Life long effects of radiation and high fat dieat on the mouse right ventricular tissue

We studied the long-term effects of single whole-body gamma and simulated GCR irradiation (IR) and consumption of a Western Diet (WD) on the heart's right ventricle (RV). Three-month-old C57Bl/6J wild-type male and female mice were assigned to the following groups: 1) Gamma-irradiated with follow-up at 440(males and females) and 660(males)/550(females) days post-IR; 2) simGCRsim-irradiated with follow-up at 440(males and females) and 660(males)/550(females) days post-IR; 3) 270-days WD-fed animals with followup at 530 (males and females) and 750(males)/640(females). Control groups consisted of non-irradiated (non-IR) mice and normal diet-fed mice. Control groups were followed up similarly to the treatment groups. RV tissues were collected at follow-up and subjected to bulk RNA sequencing analysis. Total RNA was extracted from RV tissues using the RNeasy Mini Kit (Qiagen, USA) according to the manufacturer's protocol and stored at -80°C until further use. A poly-A selected mRNA library was prepared using the NEBNextUltra™II RNA Library Prep Kit. The sequencing was performed on the Illumina NovaSeq-6000 platform to collect an average of 48 million 2x150bp paired-end reads per sample. FastQC (version 0.11.9) was used for the quality assessment of raw sequencing reads (Q30% was greater than 94%). Next, we aligned the reads to the mouse reference genome (mm39) with STAR aligner (version 2.7.8a) with gene count quantification mode and obtained raw gene counts. Differential gene expression analysis and functional annotation were performed using DESeq2 and fgsea R packages.
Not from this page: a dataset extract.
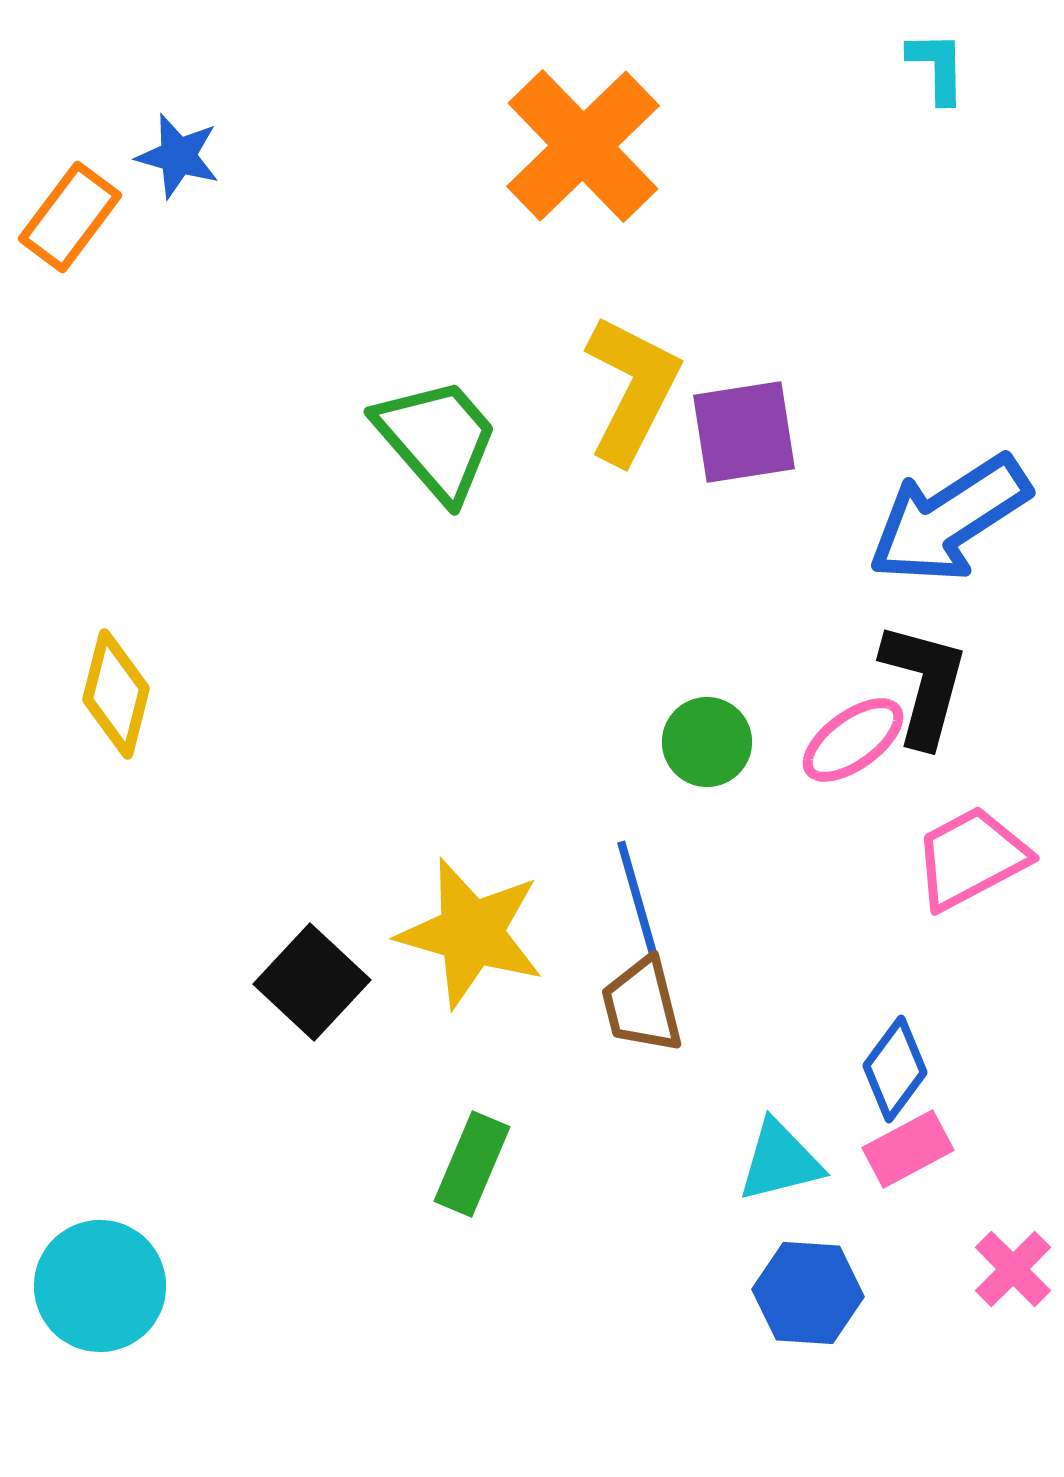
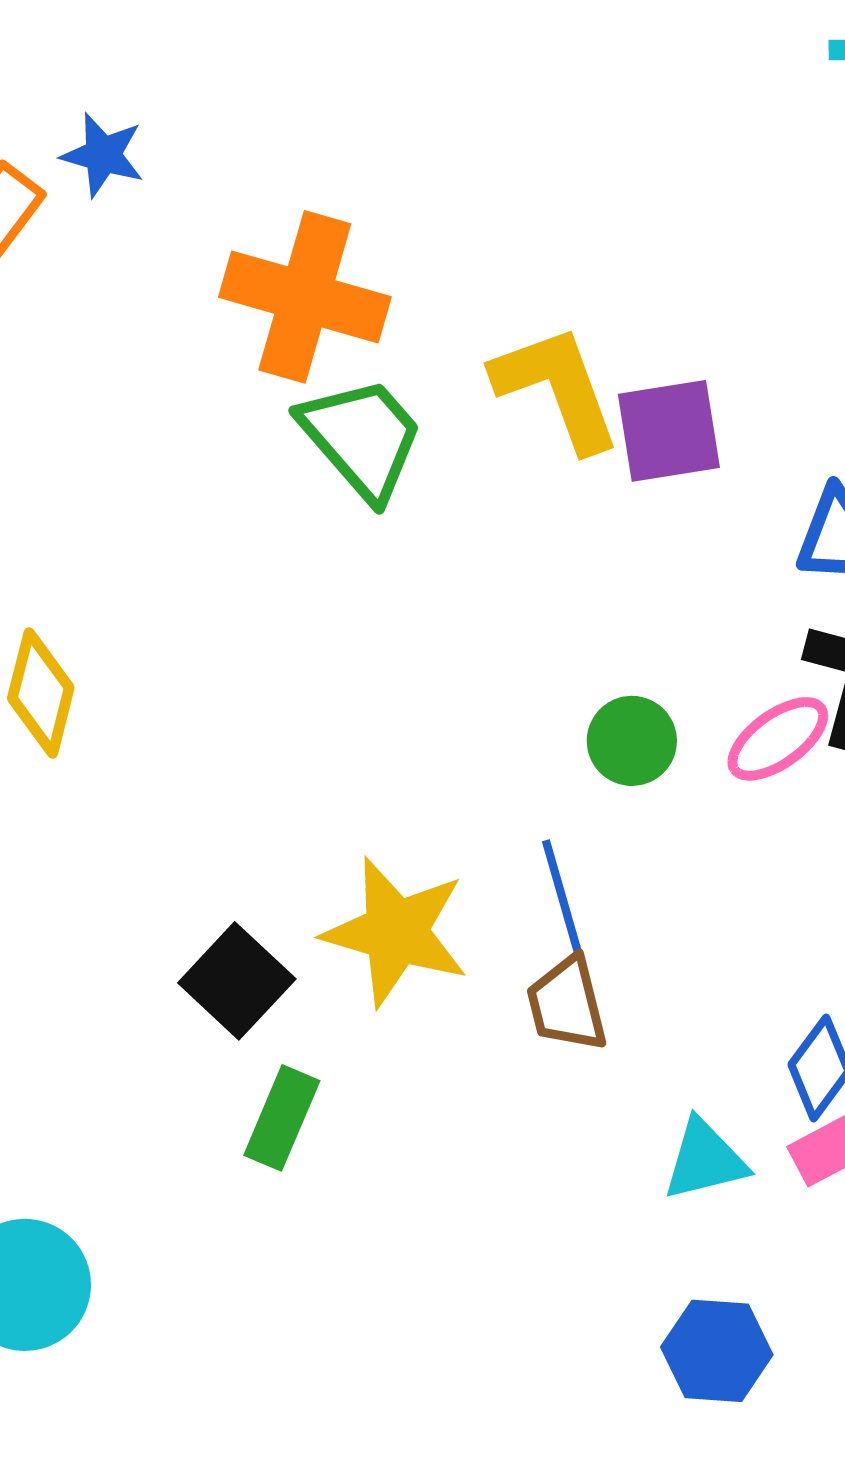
orange cross: (583, 146) -> (305, 297), moved, turned -30
yellow L-shape: (632, 389) -> (557, 388), turned -47
green rectangle: (472, 1164) -> (282, 1118), moved
blue hexagon: (808, 1293) -> (717, 1351), moved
The results of the study provide insights into the long-term transcriptomic disturbances in response to irradiation and a Western diet and their association with structural and functional changes in the RV. Furthermore, the findings highlight pronounced sex-specific and irradiation type-dependent pathophysiological and transcriptomic alterations in the RV. Overall design: Total RNA was extracted from RV tissues using the RNeasy Mini Kit (Qiagen, USA) according to the manufacturer's protocol and stored at -80°C until further use. A poly-A selected mRNA library was prepared using the NEBNextUltra™II RNA Library Prep Kit. The sequencing was performed on the Illumina NovaSeq-6000 platform to collect an average of 48 million 2x150bp paired-end reads per sample.